Exercise directions: Without including any pictures, write out the listing below exactly.

Dataset extract:
▼
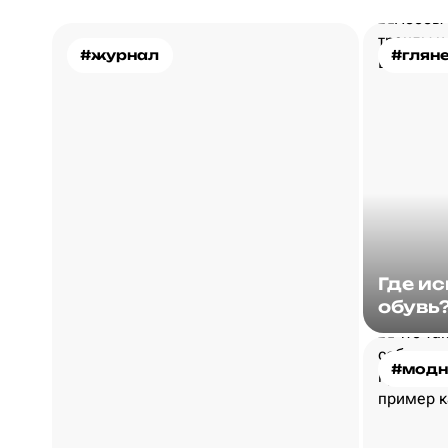
#журнал
#глян
Где и
обувь
#модн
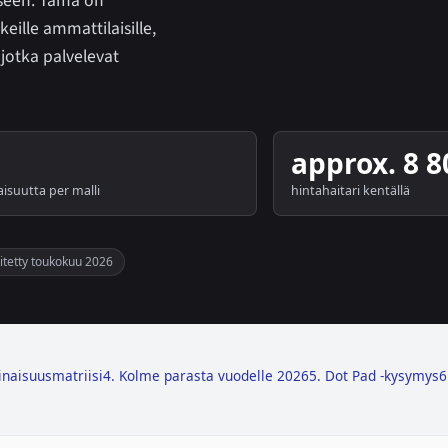
iseen. Tämä on
eille ammattilaisille,
 jotka palvelevat
approx. 8 
isuutta per malli
hintahaitari kentällä
itetty toukokuu 2026
naisuusmatriisi
4. Kolme parasta vuodelle 2026
5. Dot Pad -kysymys
6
▲
Answer to the exercise:
#журнал
#глян
Где и
обувь
#модн
iseen. Tämä on
eille ammattilaisille,
 jotka palvelevat
approx. 8 
isuutta per malli
hintahaitari kentällä
itetty toukokuu 2026
naisuusmatriisi
4. Kolme parasta vuodelle 2026
5. Dot Pad -kysymys
6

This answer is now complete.